According to reports, on December 17, people in Lebanon have been protesting and holding sit-ins outside banks in order to have access to their own savings accounts.
Lebanese bank accounts have been frozen since the economic collapse in 2019 and a number of branches have stayed permanently shuttered.
Few poor Lebanese have used force to reclaim their money due to the lack of resources, yet so far, even these measures have resulted in the majority of citizens being detained or walking away from the scene penniless.
Banks in Lebanon deal with protests and demands from people who want their savings back made under threat of violence.

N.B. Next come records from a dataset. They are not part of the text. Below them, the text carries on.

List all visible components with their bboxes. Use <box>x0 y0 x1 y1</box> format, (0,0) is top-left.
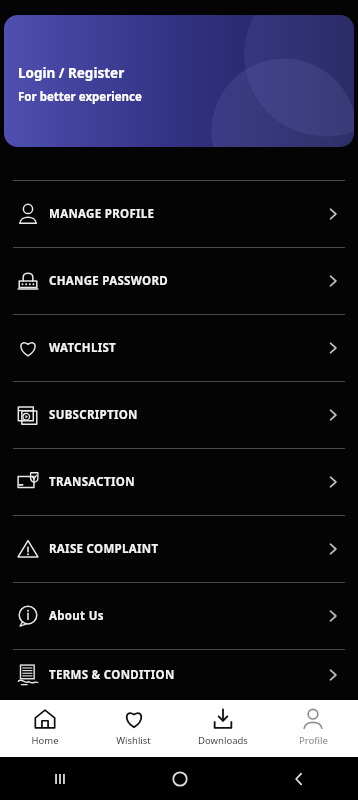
button[interactable]: Profile <box>268 700 358 757</box>
button[interactable]: Downloads <box>178 700 268 757</box>
staticText: Wishlist <box>116 734 151 747</box>
button[interactable]: Recents <box>0 757 120 800</box>
button[interactable]: Home <box>120 757 239 800</box>
staticText: Profile <box>299 734 328 747</box>
staticText: About Us <box>49 608 104 624</box>
staticText: WATCHLIST <box>49 340 116 356</box>
button[interactable]: CHANGE PASSWORD <box>0 248 358 314</box>
staticText: MANAGE PROFILE <box>49 206 155 222</box>
button[interactable]: WATCHLIST <box>0 315 358 381</box>
button[interactable]: TRANSACTION <box>0 449 358 515</box>
button[interactable]: Home <box>0 700 89 757</box>
button[interactable]: Back <box>239 757 358 800</box>
staticText: Home <box>31 734 59 747</box>
staticText: TRANSACTION <box>49 474 135 490</box>
button[interactable]: MANAGE PROFILE <box>0 181 358 247</box>
staticText: TERMS & CONDITION <box>49 667 175 683</box>
button[interactable]: SUBSCRIPTION <box>0 382 358 448</box>
staticText: Downloads <box>198 734 248 747</box>
staticText: CHANGE PASSWORD <box>49 273 169 289</box>
button[interactable]: About Us <box>0 583 358 649</box>
staticText: SUBSCRIPTION <box>49 407 138 423</box>
button[interactable]: Login / Register <box>4 15 354 147</box>
staticText: Login / Register <box>18 64 125 82</box>
staticText: For better experience <box>18 89 142 105</box>
staticText: RAISE COMPLAINT <box>49 541 159 557</box>
button[interactable]: RAISE COMPLAINT <box>0 516 358 582</box>
button[interactable]: Wishlist <box>89 700 178 757</box>
button[interactable]: TERMS & CONDITION <box>0 650 358 700</box>
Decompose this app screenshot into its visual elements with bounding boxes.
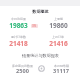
button[interactable] xyxy=(39,33,77,48)
staticText: 上月订单 xyxy=(52,35,64,39)
staticText: 本月销售额 xyxy=(54,64,69,68)
staticText: 库存商品总数量 xyxy=(12,64,33,68)
staticText: 19863 xyxy=(9,21,28,30)
button[interactable]: More info xyxy=(38,65,45,72)
button[interactable]: 3% xyxy=(32,24,37,28)
button[interactable] xyxy=(39,15,77,29)
staticText: 21418 xyxy=(9,39,28,48)
button[interactable] xyxy=(0,50,80,60)
staticText: 今日访问量 xyxy=(11,17,26,21)
staticText: 累计订单数 xyxy=(11,35,26,39)
button[interactable] xyxy=(0,7,80,16)
staticText: 上周期 xyxy=(54,17,63,21)
button[interactable] xyxy=(0,33,37,48)
staticText: 数据概览 xyxy=(32,9,49,14)
button[interactable] xyxy=(42,62,80,75)
button[interactable] xyxy=(0,15,37,29)
staticText: 3% xyxy=(32,24,37,28)
staticText: 2500 xyxy=(16,67,29,75)
staticText: 21416 xyxy=(49,39,68,48)
button[interactable] xyxy=(3,62,41,75)
staticText: 销量统计与数据报表 xyxy=(22,53,59,58)
staticText: 31117 xyxy=(53,67,69,75)
staticText: 19860 xyxy=(49,21,68,30)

According to reports, a few Lebanese commercial banks blocked their customers’ accounts towards the end of 2018, and Lebanon announced it will default on its Eurobond by the first week of March 2020.
According to a report released in August 2022, “the money is truly worth today at the black market rate.” According to a Bitcoin.com News article from June 2022 about Lebanon’s inflation rate rocketing to 211%, the nation should use a currency board, according to economist Steve Hanke.
Ruth Sherlock, a contributor for NPR, discussed how poor Lebanese have been demonstrating outside banks to gain access to their own savings accounts on December 17.
Zahra Khaled, 53, reportedly sat in a wheelchair at an IBL Bank office in Tripoli, Lebanon, and wouldn’t leave until the employees gave away her life savings, according to Sherlock.
According to Sherlock’s investigation, Khaled said the bank had frozen “tens of thousands of cash.”
Sherlock adds that other people are using toy or actual guns to get their money back, whereas Khaled’s protest is “one of the softer approaches.”
Lebanese commercial banks may be sued outside of Lebanon, a U.S. court of appeals concluded, according to Reuters on December 16.